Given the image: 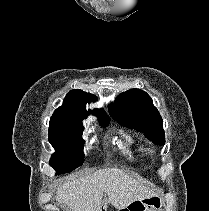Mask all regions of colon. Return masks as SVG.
Listing matches in <instances>:
<instances>
[{
  "label": "colon",
  "instance_id": "obj_1",
  "mask_svg": "<svg viewBox=\"0 0 209 211\" xmlns=\"http://www.w3.org/2000/svg\"><path fill=\"white\" fill-rule=\"evenodd\" d=\"M159 200L157 198H150L144 200H135L130 203L126 208L120 211H145L150 205H158Z\"/></svg>",
  "mask_w": 209,
  "mask_h": 211
}]
</instances>
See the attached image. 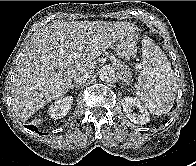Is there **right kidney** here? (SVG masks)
<instances>
[{
    "label": "right kidney",
    "instance_id": "1",
    "mask_svg": "<svg viewBox=\"0 0 196 166\" xmlns=\"http://www.w3.org/2000/svg\"><path fill=\"white\" fill-rule=\"evenodd\" d=\"M73 102L72 96H66L64 98H60L51 104L47 110V113L53 119H61L67 115L70 110V107Z\"/></svg>",
    "mask_w": 196,
    "mask_h": 166
}]
</instances>
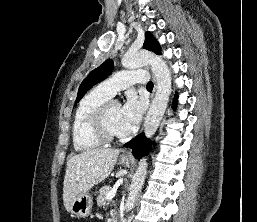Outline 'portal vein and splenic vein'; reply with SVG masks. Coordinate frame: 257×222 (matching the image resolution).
<instances>
[{"label": "portal vein and splenic vein", "mask_w": 257, "mask_h": 222, "mask_svg": "<svg viewBox=\"0 0 257 222\" xmlns=\"http://www.w3.org/2000/svg\"><path fill=\"white\" fill-rule=\"evenodd\" d=\"M120 183H121V181H118V182L114 185L113 189H111V191L107 194V196H106V199H107V200H111V199L116 195V191H117V188H118V186L120 185Z\"/></svg>", "instance_id": "1"}]
</instances>
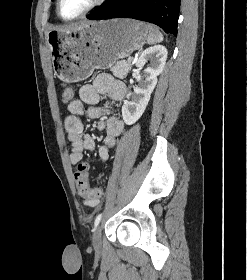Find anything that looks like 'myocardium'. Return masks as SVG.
Segmentation results:
<instances>
[{"mask_svg":"<svg viewBox=\"0 0 247 280\" xmlns=\"http://www.w3.org/2000/svg\"><path fill=\"white\" fill-rule=\"evenodd\" d=\"M61 1L62 0H57L56 11H57V15L59 16V18L64 21H74V20L80 19L106 2V0H94L90 6H88L85 10H83L77 16L72 17V18H65L61 14Z\"/></svg>","mask_w":247,"mask_h":280,"instance_id":"obj_1","label":"myocardium"}]
</instances>
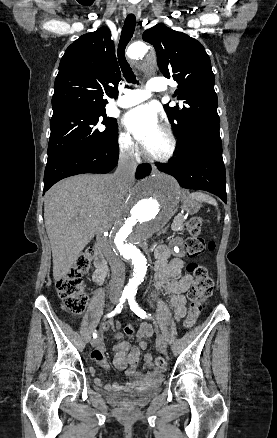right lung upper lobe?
Returning <instances> with one entry per match:
<instances>
[{"instance_id":"cb5924a9","label":"right lung upper lobe","mask_w":277,"mask_h":438,"mask_svg":"<svg viewBox=\"0 0 277 438\" xmlns=\"http://www.w3.org/2000/svg\"><path fill=\"white\" fill-rule=\"evenodd\" d=\"M120 75L110 30L102 27L82 35L60 61L52 98L53 116L106 112L108 101L103 96L117 97Z\"/></svg>"}]
</instances>
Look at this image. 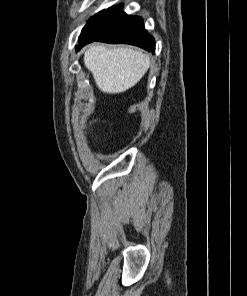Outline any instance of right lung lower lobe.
Masks as SVG:
<instances>
[{
    "mask_svg": "<svg viewBox=\"0 0 247 296\" xmlns=\"http://www.w3.org/2000/svg\"><path fill=\"white\" fill-rule=\"evenodd\" d=\"M86 37L76 50L93 41L112 44H131L149 52L155 51V40L145 30L143 20L122 11V5L105 10L96 20L86 26Z\"/></svg>",
    "mask_w": 247,
    "mask_h": 296,
    "instance_id": "98d812e1",
    "label": "right lung lower lobe"
}]
</instances>
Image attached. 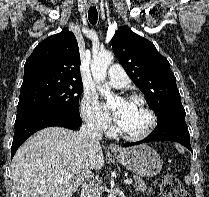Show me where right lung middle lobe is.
Segmentation results:
<instances>
[{
    "label": "right lung middle lobe",
    "instance_id": "1",
    "mask_svg": "<svg viewBox=\"0 0 209 197\" xmlns=\"http://www.w3.org/2000/svg\"><path fill=\"white\" fill-rule=\"evenodd\" d=\"M82 82L35 80L22 84L16 119L29 114L60 110L79 113Z\"/></svg>",
    "mask_w": 209,
    "mask_h": 197
}]
</instances>
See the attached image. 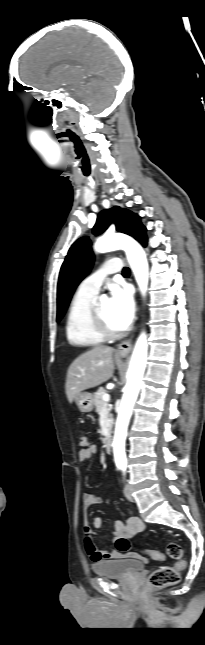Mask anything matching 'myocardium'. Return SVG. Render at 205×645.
<instances>
[{
	"label": "myocardium",
	"mask_w": 205,
	"mask_h": 645,
	"mask_svg": "<svg viewBox=\"0 0 205 645\" xmlns=\"http://www.w3.org/2000/svg\"><path fill=\"white\" fill-rule=\"evenodd\" d=\"M91 321L94 329L105 339L118 338L123 334L121 330H114L107 324L99 309V303L92 306Z\"/></svg>",
	"instance_id": "obj_1"
}]
</instances>
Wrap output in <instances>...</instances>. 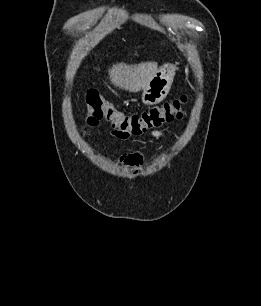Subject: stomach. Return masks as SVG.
Here are the masks:
<instances>
[{"label":"stomach","mask_w":261,"mask_h":306,"mask_svg":"<svg viewBox=\"0 0 261 306\" xmlns=\"http://www.w3.org/2000/svg\"><path fill=\"white\" fill-rule=\"evenodd\" d=\"M175 67L164 65L158 69L143 91L142 101L146 105L161 102L168 94L175 76Z\"/></svg>","instance_id":"obj_1"}]
</instances>
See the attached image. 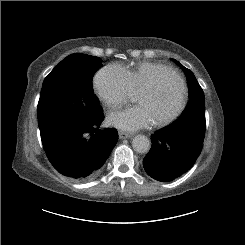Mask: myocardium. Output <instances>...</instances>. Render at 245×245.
<instances>
[{"mask_svg": "<svg viewBox=\"0 0 245 245\" xmlns=\"http://www.w3.org/2000/svg\"><path fill=\"white\" fill-rule=\"evenodd\" d=\"M163 75H172L175 78V80L178 82L180 87L181 103L180 106L172 114L156 121V125L158 127H165L175 122L183 114L188 104L187 86L183 78L180 76V74L177 71L168 68L159 74V76H163ZM162 89H163L162 85L154 83L150 86L145 87L140 93L159 94L161 93Z\"/></svg>", "mask_w": 245, "mask_h": 245, "instance_id": "myocardium-1", "label": "myocardium"}]
</instances>
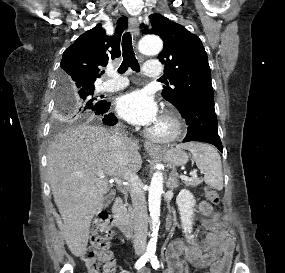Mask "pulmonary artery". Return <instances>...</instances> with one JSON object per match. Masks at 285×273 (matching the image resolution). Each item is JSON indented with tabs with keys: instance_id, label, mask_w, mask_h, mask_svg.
<instances>
[{
	"instance_id": "e3ab8cb5",
	"label": "pulmonary artery",
	"mask_w": 285,
	"mask_h": 273,
	"mask_svg": "<svg viewBox=\"0 0 285 273\" xmlns=\"http://www.w3.org/2000/svg\"><path fill=\"white\" fill-rule=\"evenodd\" d=\"M144 73L149 77H159L162 74V68L159 66L157 61H148L144 64L143 67ZM129 84L126 78H121L119 75L113 70H107V79L103 81L98 89L101 91H118L125 88Z\"/></svg>"
}]
</instances>
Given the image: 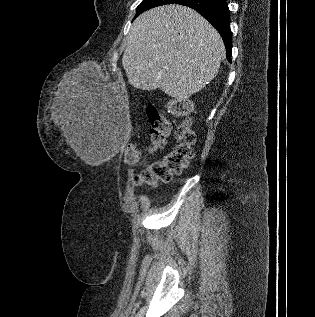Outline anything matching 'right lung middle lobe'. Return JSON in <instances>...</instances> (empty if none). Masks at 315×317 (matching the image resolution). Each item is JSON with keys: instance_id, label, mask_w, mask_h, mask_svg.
<instances>
[{"instance_id": "right-lung-middle-lobe-1", "label": "right lung middle lobe", "mask_w": 315, "mask_h": 317, "mask_svg": "<svg viewBox=\"0 0 315 317\" xmlns=\"http://www.w3.org/2000/svg\"><path fill=\"white\" fill-rule=\"evenodd\" d=\"M178 0H143V2L137 7V15L140 13L151 9L153 7L165 5V4H173L176 3Z\"/></svg>"}]
</instances>
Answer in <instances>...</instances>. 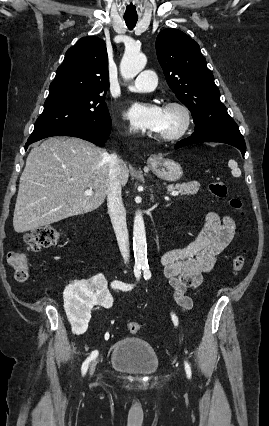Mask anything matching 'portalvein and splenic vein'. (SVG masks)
I'll return each mask as SVG.
<instances>
[{
  "label": "portal vein and splenic vein",
  "mask_w": 269,
  "mask_h": 426,
  "mask_svg": "<svg viewBox=\"0 0 269 426\" xmlns=\"http://www.w3.org/2000/svg\"><path fill=\"white\" fill-rule=\"evenodd\" d=\"M84 194L85 195H87V196H90V195H93V191L91 190V189H89V190H86L85 192H84ZM172 196H177L178 194H179V192H177V191H171V193H170Z\"/></svg>",
  "instance_id": "obj_1"
}]
</instances>
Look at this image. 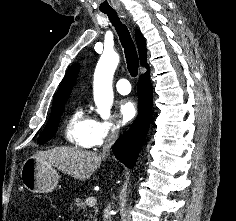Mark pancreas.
Returning <instances> with one entry per match:
<instances>
[{
  "label": "pancreas",
  "mask_w": 236,
  "mask_h": 221,
  "mask_svg": "<svg viewBox=\"0 0 236 221\" xmlns=\"http://www.w3.org/2000/svg\"><path fill=\"white\" fill-rule=\"evenodd\" d=\"M76 207V211L78 212L79 210H81L82 208L85 209L86 208V203L84 202L83 199H81L80 197L75 198L74 202L71 204V209ZM92 212H94V215L92 214ZM97 212L98 209L96 207H94V211H89V216H88V220L87 221H97ZM85 214L87 215V209ZM84 221V220H83Z\"/></svg>",
  "instance_id": "pancreas-1"
}]
</instances>
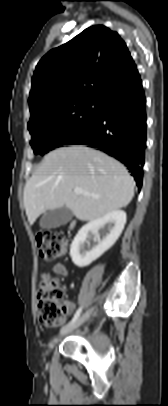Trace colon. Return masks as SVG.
Returning <instances> with one entry per match:
<instances>
[{
  "instance_id": "obj_1",
  "label": "colon",
  "mask_w": 168,
  "mask_h": 406,
  "mask_svg": "<svg viewBox=\"0 0 168 406\" xmlns=\"http://www.w3.org/2000/svg\"><path fill=\"white\" fill-rule=\"evenodd\" d=\"M39 257L43 261H52L68 252V242L58 233L41 231L36 234ZM64 290L58 281L44 275L37 293V310L40 321L47 326H57L63 317L60 305Z\"/></svg>"
}]
</instances>
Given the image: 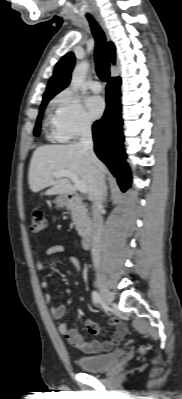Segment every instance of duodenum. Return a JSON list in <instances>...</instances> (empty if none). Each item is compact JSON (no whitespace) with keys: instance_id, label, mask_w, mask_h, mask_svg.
Masks as SVG:
<instances>
[{"instance_id":"410a0bca","label":"duodenum","mask_w":182,"mask_h":399,"mask_svg":"<svg viewBox=\"0 0 182 399\" xmlns=\"http://www.w3.org/2000/svg\"><path fill=\"white\" fill-rule=\"evenodd\" d=\"M77 202H79V200L74 194H68L66 196V203L68 206H71ZM92 244H93V231L91 229H88L84 232L82 236V246L84 248H90Z\"/></svg>"}]
</instances>
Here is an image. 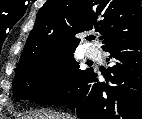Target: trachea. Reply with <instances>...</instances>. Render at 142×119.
I'll return each instance as SVG.
<instances>
[{"instance_id": "trachea-1", "label": "trachea", "mask_w": 142, "mask_h": 119, "mask_svg": "<svg viewBox=\"0 0 142 119\" xmlns=\"http://www.w3.org/2000/svg\"><path fill=\"white\" fill-rule=\"evenodd\" d=\"M94 39V37H91V40H93Z\"/></svg>"}]
</instances>
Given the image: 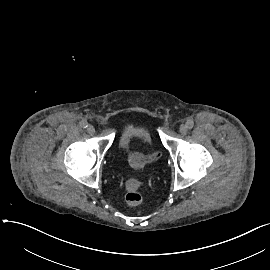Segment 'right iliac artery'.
I'll use <instances>...</instances> for the list:
<instances>
[{"instance_id":"right-iliac-artery-1","label":"right iliac artery","mask_w":270,"mask_h":270,"mask_svg":"<svg viewBox=\"0 0 270 270\" xmlns=\"http://www.w3.org/2000/svg\"><path fill=\"white\" fill-rule=\"evenodd\" d=\"M80 126L82 127V128H87L88 127V123H87V121H81L80 122Z\"/></svg>"}]
</instances>
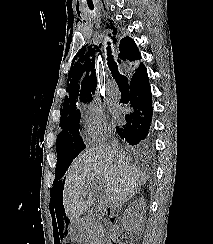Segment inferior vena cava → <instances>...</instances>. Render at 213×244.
Returning a JSON list of instances; mask_svg holds the SVG:
<instances>
[{
  "label": "inferior vena cava",
  "mask_w": 213,
  "mask_h": 244,
  "mask_svg": "<svg viewBox=\"0 0 213 244\" xmlns=\"http://www.w3.org/2000/svg\"><path fill=\"white\" fill-rule=\"evenodd\" d=\"M114 148H115V144H114ZM117 205H118V203H115L113 205H110V207L115 209V207H117Z\"/></svg>",
  "instance_id": "602c4592"
}]
</instances>
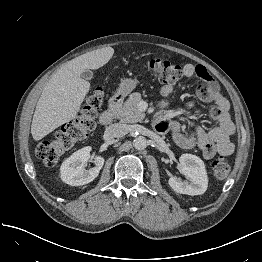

•••

- **INSTRUCTIONS FOR THE TASK**: Begin with the line containing "Segment inferior vena", stop at the last line of the records above, and copy every line in between exactly, both ends included, with no pictures.

- **ANSWER BOX**:
Segment inferior vena cava → <instances>...</instances>. Render at 213×244.
Returning a JSON list of instances; mask_svg holds the SVG:
<instances>
[{
  "label": "inferior vena cava",
  "mask_w": 213,
  "mask_h": 244,
  "mask_svg": "<svg viewBox=\"0 0 213 244\" xmlns=\"http://www.w3.org/2000/svg\"><path fill=\"white\" fill-rule=\"evenodd\" d=\"M114 148H115V144H114ZM117 205H118V203H115L113 205H110V207L115 209V207H117Z\"/></svg>",
  "instance_id": "602c4592"
}]
</instances>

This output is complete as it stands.